Fig. 554.—Diagram of Petunia.

Order 1. Solanaceæ. The flower (Figs. [554], [555], [559]) is hypogynous, regular (zygomorphic in Hyoscyamus), ☿, and gamopetalous, with S5, P5 (most frequently imbricate or valvate), A5, G2, the 2 carpels being placed obliquely (Fig. [554]); the bilocular ovary has a very thick axile placenta (Figs. [554], [555] H, 557), which extends almost as far as the wall of the ovary. The fruit is a capsule or berry; the seeds are more or less reniform, and the embryo is curved (rarely straight), in a fleshy endosperm (Figs. [555] F, G; [561]).—Both arborescent and herbaceous forms are found in the order; leaves scattered without stipules, but with variously formed laminæ (always penninerved). A peculiar leaf-arrangement is found in many species, viz. the leaves are borne in pairs, a large and a smaller one together; these pairs stand in 2 rows, and the flowers are then situated between the individual leaves in each pair, apparently not in a leaf axil. The inflorescences are frequently unipared scorpioid cymes without floral-leaves.

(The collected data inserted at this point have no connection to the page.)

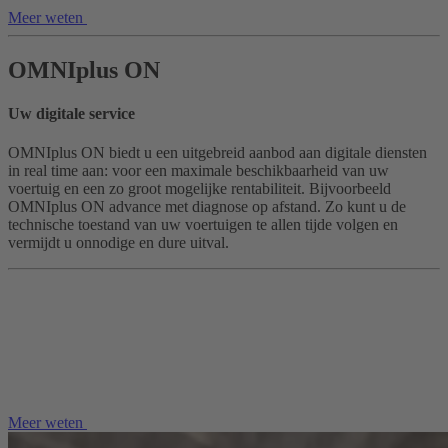
Meer weten
OMNIplus ON
Uw digitale service
OMNIplus ON biedt u een uitgebreid aanbod aan digitale diensten
in real time aan: voor een maximale beschikbaarheid van uw
voertuig en een zo groot mogelijke rentabiliteit. Bijvoorbeeld
OMNIplus ON advance met diagnose op afstand. Zo kunt u de
technische toestand van uw voertuigen te allen tijde volgen en
vermijdt u onnodige en dure uitval.
Meer weten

Fig. 555.—Atropa belladonna: A is reduced.]

Zygomorphic flowers occur, and thus form a transition to the closely allied Scrophulariaceæ; the zygomorphy sometimes shows itself only in the relative length of the stamens, sometimes also in the corolla (Hyoscyamus).—Nicandra is 5-merous throughout all the whorls.—The peculiar relative leaf-arrangement in this order occurs from sympodial branching and displacement. The most simple is, e.g. Datura (Fig. [556] A); each shoot-generation in the floral parts of the plant has only 2 foliage-leaves (f1 and f2), and then terminates in a flower; the axillary buds of both the foliage-leaves are developed and form a dichasium, but since the leaves are displaced on their axillary-shoots as far, or almost as far, as the first leaf of these axillary-shoots, the flowers are borne singly on the dichasial branches, and all the branches appear to be without subtending leaves (Shoot I is white, II shaded, III white, etc., diagram A). Scopolia and others (Fig. [556] B) differ in that the lowest and smallest (f1) of the two leaves on each shoot is barren, and is therefore not displaced; but the upper one (the second bracteole, f2) is displaced as in the first instance, and consequently it assumes a position near the first leaf (the shaded leaf f2 of shoot I being placed near the white leaf f1 of shoot II, etc.,) of the next youngest shoot-generation, and hence the leaves are borne in pairs; the flower placed between the two leaves of a pair is therefore the terminal flower of the shoot to which the smaller of the two leaves belongs, and the larger leaf is the subtending leaf for the floral shoot itself.

Fig. 556.—Diagrammatic representation of the branching in Solanaceæ. The various shoot-generations are white or shaded.

Fig. 557.—Fruit of Hyoscyamus niger after removal of calyx.